Large-scale, carefully targeted cyber-attacks are threatening companies and state institutions like never before.
Whatever the objective of the criminals, be it enrichment or destruction, these intrusions into information systems raise enormous challenges for victims. The economic cost of recovery can be high, but the main issue is that attacks put reputations at risk.
The US retailer Target spent an estimated $252m to restore security and confidence after the private information of 70 million customers was stolen in 2013. Intruders hacked the software installed to pilot heating systems in retail outlets in order to gain access to Target's critical information. The company selling this system collapsed soon after the event.
Business firms need to take cybersecurity seriously. They must invest in technical and behavioural protections. But reaching total protection is an illusion.
Security, like doping, is like an innovation race: hackers identify and step into security breaches, experts plug the gaps, then crooks find new ways to break in.
Companies should increase protection and prepare themselves to face cyber-attacks. The question is not "are we going to get hacked?", but "when are we going to get hacked?"
At the same time, more and more businesses are moving towards the cloud. More than half of big US companies have already done it. Instead of infinitely investing in computer infrastructure, they use third-party servers to store and process their data. Cloud computing is popular because providers offer high-capacity networks and computing power, low costs and good adaptability, thanks to a "pay per use" model.
The main cloud computing providers are well-known: Amazon Web Services (AWS) controls about half the market. Microsoft Azure is about one third the size of AWS. Relatively smaller actors include Google, IBM and Oracle. These companies have achieved impressive growth rates over the last five years, sometimes higher than 100% per year. And they continue to invest in computer and network capabilities, in machine learning and artificial intelligence, creating more and more services.
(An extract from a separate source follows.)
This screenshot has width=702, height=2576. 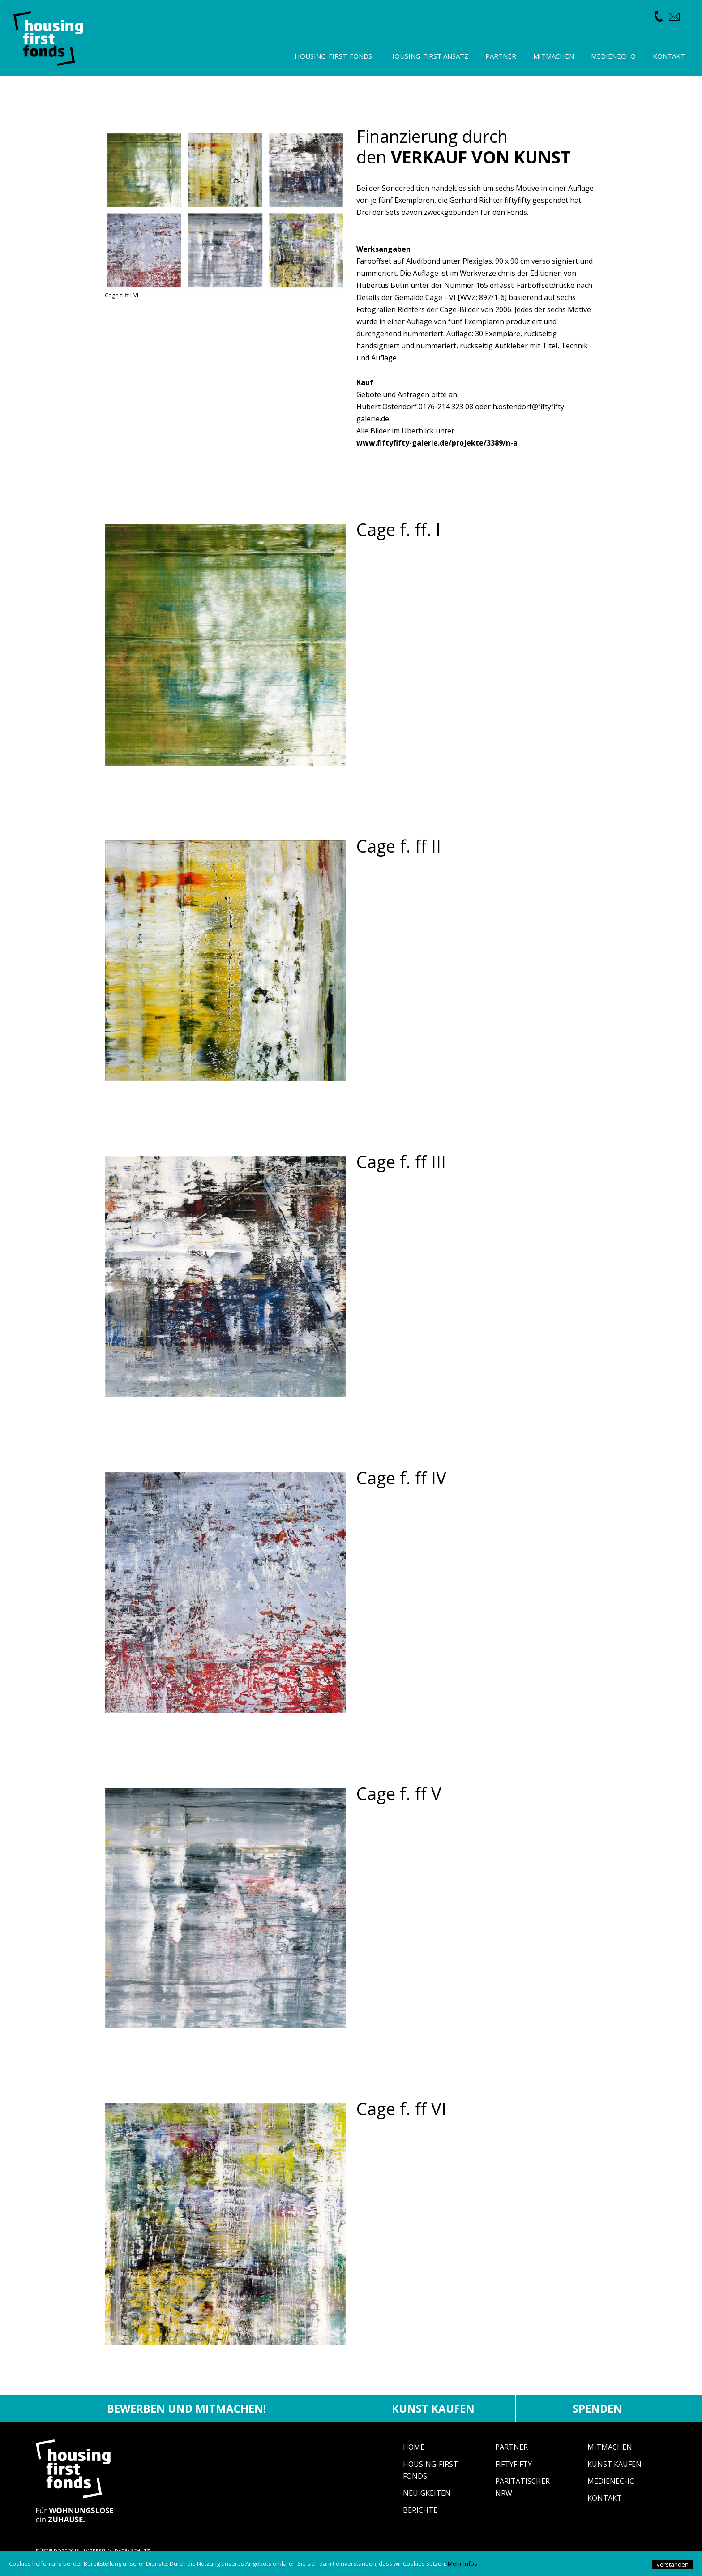 What do you see at coordinates (604, 2498) in the screenshot?
I see `Kontakt` at bounding box center [604, 2498].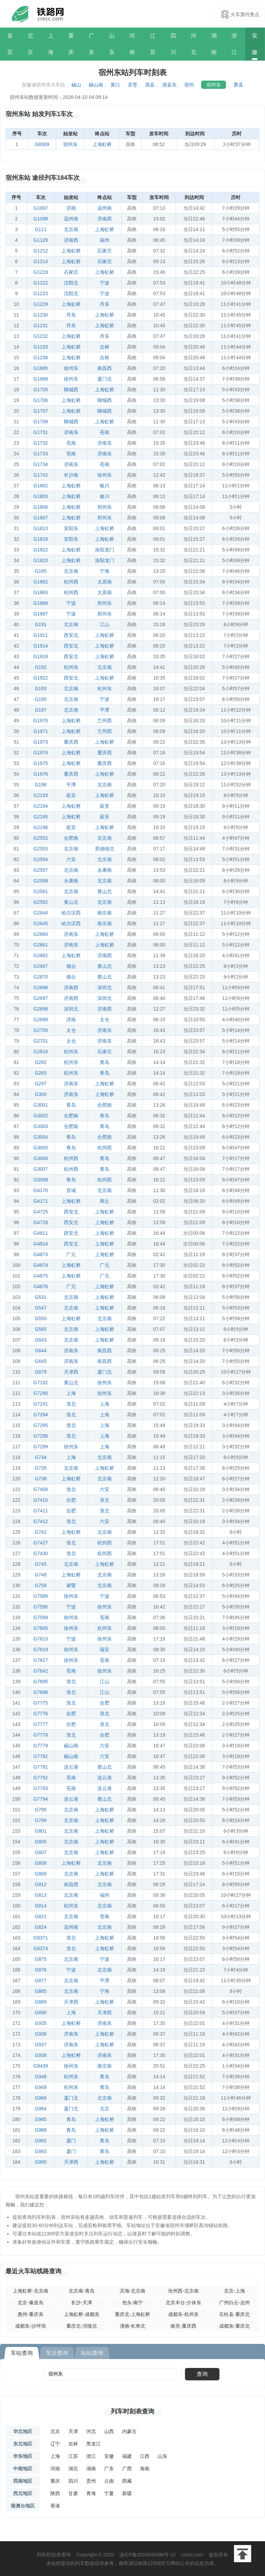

These companies have no choice than to be among the most secure businesses in the world. Their internet-based core businesses simply cannot afford to be disrupted by cyber-attacks. Look at what happened to Yahoo after its 2016 security breach was released. Verizon Communications was about to buy Yahoo for $4.8bn in July 2016, but the revelation of a data theft contributed to a drop in the sale price to $4.48bn in February 2017. Security is undoubtedly an essential business requirement for the main players in the internet and the cloud.
Consequently, it's likely that Amazon, Microsoft and others will benefit from the rise of cyber-attacks. As these firms are reputed for their expertise in security, other companies would do well to accelerate the movement of their information systems into the cloud. They will profit from the classic cloud advantages, but also from the advantage of locating their data in an environment perceived as safe.
Cyber-attacks destroy victims' value. But cyber-attacks are likely to create huge value for the few dominant cloud actors.
Philippe Very is professor of strategic management and head of faculty at EDHEC Business School.